Your chips are already 64 bits in all the places you need them. The bus is 64 bits, FP is 80 bits, and SSE is 128 bits. Almost no-one needs 64bit integer units, and unless you have more than 4GB of RAM, you don't need 64bit memory addressing either. Maybe your talking about getting a RISC-type machine as opposed to 64 bit one? Remeber, even the G4 is a 32bit machine.
The fact that there was almost no performance increase from a 700MHz to 850MHz Athlon due to the slower cache is not wrong?
So AMD's total screwup of the K5 and original K6, it's it's mess-ups with the 2/5 clocked cached on the previous Athlons didn't make you lose trust in THAT company? Seriously though, people who base their opinions of a company on one or two debacles are stupid. Wait for the P4 to come out. See how it reviews. Try one out. Ask your friends how they like theirs. Compare it with an Athlon. Buy whichever you like best.
I'm running a 200watt lightbulb off my standard American socket. Seriously though, the only thing this is going to require is a 400watt power supply.

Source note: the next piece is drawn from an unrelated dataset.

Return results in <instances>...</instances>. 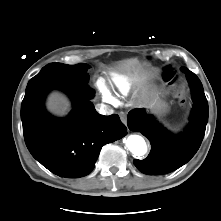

Actually, it's a balance of three things. First, it's market share. Which chip has the most units shipped. MMX had this, 3DNow! didn't. Second, it's marketing power. Intel has this, AMD doesn't. Third, it's technical feasability. SSE had this, MMX didn't. If any one of the three things is severly lacking (for example, MMX had market share, and it had volume, but was bad technically) then the standard won't succeed.